1.3 billion people actively use WhatsApp every month. As the world’s most successful and widely used messenger app, WhatsApp surely sits as a gold standard to compare success against. Mobile apps as a whole are expected to raise 189 billion dollars in revenue by the year 2020 making the app business a very tempting prospect. The fact is, however, that the Apple App store has just over 2 million apps available while the Google Play store has nearly 3 million. Faced with competition this stiff any new app must be perfect and not do anything to sabotage itself. What are the main reasons that apps fail and what is the best way to ensure success?
Is There A Market?
Every week on Dragons’ Den or The Shark Pit the judges bring up the same point again and again – “how big is the market?” While they do make mistakes and, in the case of apps, the unexpected can create a new market, this is absolutely the best starting point. The best built, shiniest and cleverest app is still a failure if the only people who need it are those who built it. Market research is a very powerful tool and it is virtually impossible to envision success without it.

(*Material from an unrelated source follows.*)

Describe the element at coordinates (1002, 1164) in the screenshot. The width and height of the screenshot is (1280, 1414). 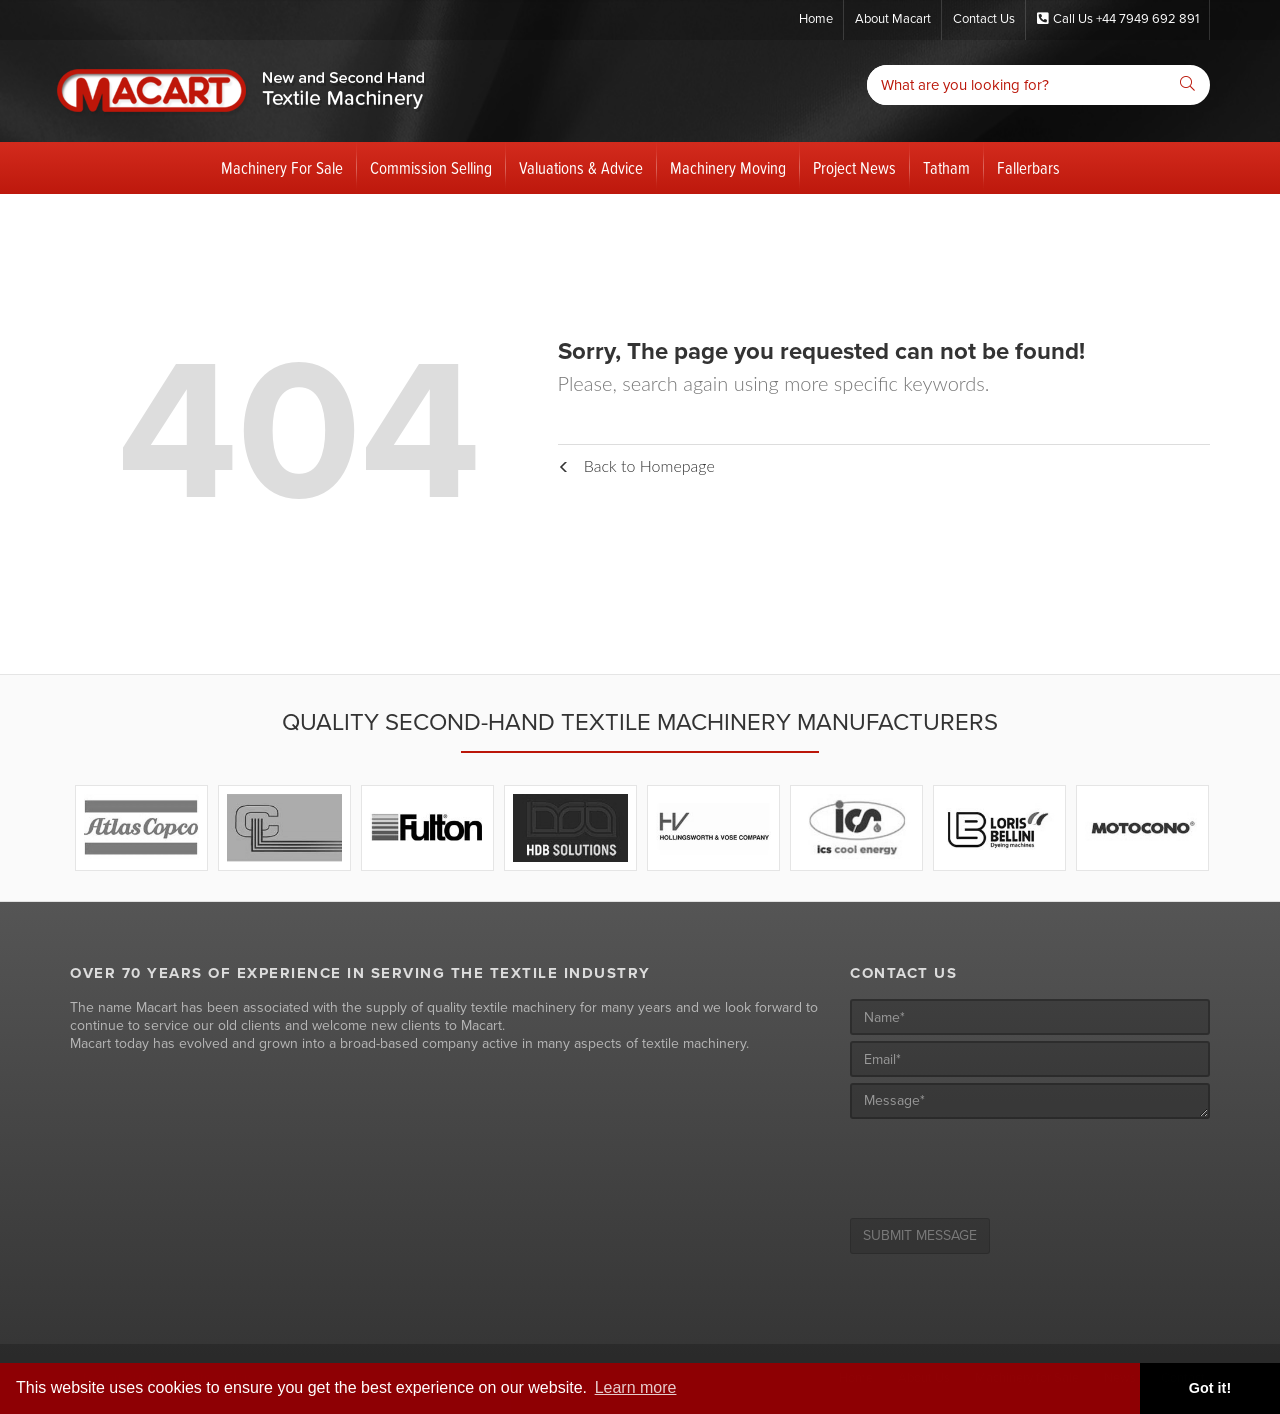
I see `[presentation]` at that location.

It is very important to note here that it is one thing to do the research but it is quite another to do it properly. Without asking the right questions your research can be damaging to your business.
How Will That Market Use It?
This is the killer question before you start work. Anyone can take an idea for an app to focus groups and the general public, and get a positive response. Humans are, by their nature, neophiles, we love new things and react well to them. This positive response is not the same as engagement. When looking to see if an app is worth developing you need to ask “how would you use this?” or “how would this fit into your life?” Before a single line of code has been written you absolutely have to know when, where and how your idea would be used.
Does it need to be optimized for low light so that it can be used in bed? Do you need a one handed mode for people who are walking, what about handsfree for drivers? Will it suit landscape or portrait? What other apps will the users have open at the same time, can you capitalize on this? You may think you’ve got the next Zomato but your focus groups may discover you’ve actually invented a new social media concept based around restaurants. You won’t know the potential of your idea until you’ve listened to those who would use it.
How Will It Earn Money?
This is a trick question. Less than 0.01% of apps are successful in making their developers money. The question is even worse than that – Very few of the big software ideas were started with a focus on how they’d make money. Google, Facebook, YouTube and WhatsApp were all set up with a focus on the experience, the concept rather than making money. As it is they have earned their creators billions. The real question is “how will my app be popular?” This has been answered in part already, you need to listen to the users before you even begin, but that isn’t the whole story.
The Basics Matter
Faced with a huge market to compete in, a growing trend to offer apps for free, and short attention spans, you need to make every detail count. Start with the basics – spell check everything. Is everything legible (even for those who are colorblind), and does it all fit? Is it obvious how to navigate it – not to YOU, who have been developing this for months, but for a member of the public. Don’t reinvent the wheel when it comes to menus and buttons, familiarity helps the user experience.
How quickly does the app load? Is it obvious what to do from the start? Does the Apple version have a back button and can you use the native back button in Android? Any tiny detail that makes your app difficult to read, navigate, boot up or use will mean failure. Imagine you’ve downloaded three new social media apps, one hurts your eyes to look at, the other takes a minute to load and crashes afterwards, but the third… its look is not winning design awards but it loads quickly and you just seem to get how to use it from the start… which one will succeed?
Marketing, Marketing, Marketing
Word of mouth is very powerful, but the world is now very big and very noisy. The most successful App companies get to stay that way by investing very heavily in marketing. The research you have done into your potential users will have told you the other apps they use already. Do these apps have adverts? Can you target specific markets via those adverts? Some of the most successful app companies even build AI software to track usage of apps like Facebook to produce targeted campaigns that hit the right people at the right time.
Raise The Funds To Start
Marketing and market research are not cheap. The old adage about having to speculate to accumulate is very true. It may be necessary to raise funds before starting your new venture. This can be as simple as asking for a loan from the bank. This isn’t so easy to do if you’ve got bad credit but you can take easy steps to improve your score. Alternatively, a good way to kill two birds with one stone is to take a crowdfunding option. This can help with marketing and market research while getting you the funds necessary to do so more professionally later.
App building is technically complex but for experienced coders the actual process can be relatively simple. Building a successful app is also very simple but unfortunately, it means following some basic rules, and most developers don’t like to do that. Originality is great but familiarity means engagement. The best idea in the world is useless if no one can access it. A great concept can be ruined if the execution doesn’t bear in mind what the user wants. Everything about being successful comes back to that simple point – the user and their experience. Keep that in mind when designing, coding and marketing and you will be a success.